Saturday, December 17, 2005

Twain - the King's Justice

Hey Folks,

I’ve been re-reading Mark Twain’s A Connecticut Yankee In King Arthur’s Court and sharing pieces of Twain’s political commentary with you here (this is the 11th entry) .

His insights remain pertinent to this day. We haven’t changed much from Twain’s day – or from King Arthur’s, for that matter (see the post directly above for proof of that).




Chapter 25 – The Yankee explains the King’s justice (sounds familiar).

And although this expedition was strictly a holiday excursion for the king, he kept some of his business functions going, just the same. He touched for the evil as usual; he held court in the gate at sunrise and tried causes, for he was himself Chief Justice of the King’s Bench.

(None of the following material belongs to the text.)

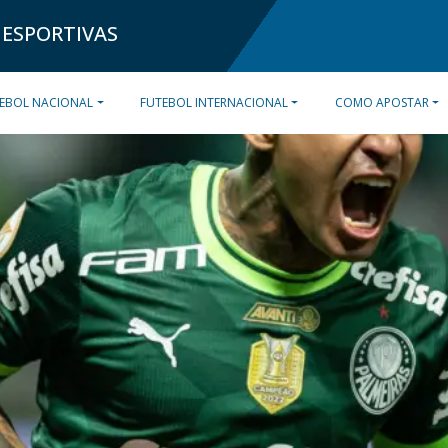
 ESPORTIVAS
EBOL NACIONAL
FUTEBOL INTERNACIONAL
COMO APOSTAR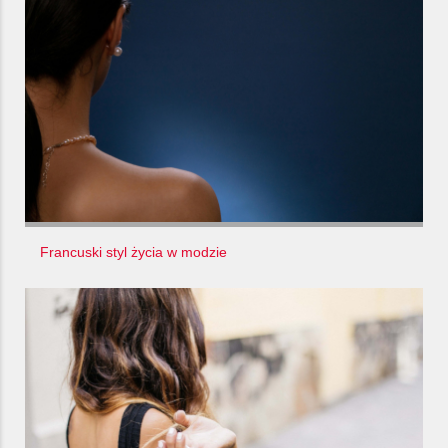
Francuski styl życia w modzie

He shone very well in this latter office. He was a wise and humane judge, and he clearly did his honest best and fairest, - according to his lights. Yes, according to his lights. That is a large reservation. His lights – I mean his rearing – often colored his decisions. Whenever there was a dispute between a noble or gentleman, and a person of lower degree, the king’s leanings and sympathies were for the former class always, whether he suspected it or not. It was impossible that this should be otherwise. The blunting effects of slavery upon the slaveholder’s moral perceptions are known and conceded, the world over, and a privileged class, an aristocracy, is but a band of slaveholders under another name. This has a harsh sound, and yet should not be offensive to any – to even the noble himself – unless the fact itself be an offence; for the statement simply formulates a fact. The repulsive feature of slavery is the THING, not its name. One needs but to hear an aristocrat speak of the classes that are below him to recognize – and in but indifferently modified measure – the very air and tone of the actual slaveholder; and behind these are the slaveholder’s spirit, the slaveholder’s blunted feeling. They are the result of the same cause, in both cases; the possessor’s old and inbred custom of regarding himself as a superior being. The king’s judgments wrought frequent injustices, but it was merely the fault of his training, his natural and unalterable sympathies. He was as unfitted for a judgeship as would be the average mother for the position of milk-distributor to starving children in famine-time; her own children would fare a shade better than the rest.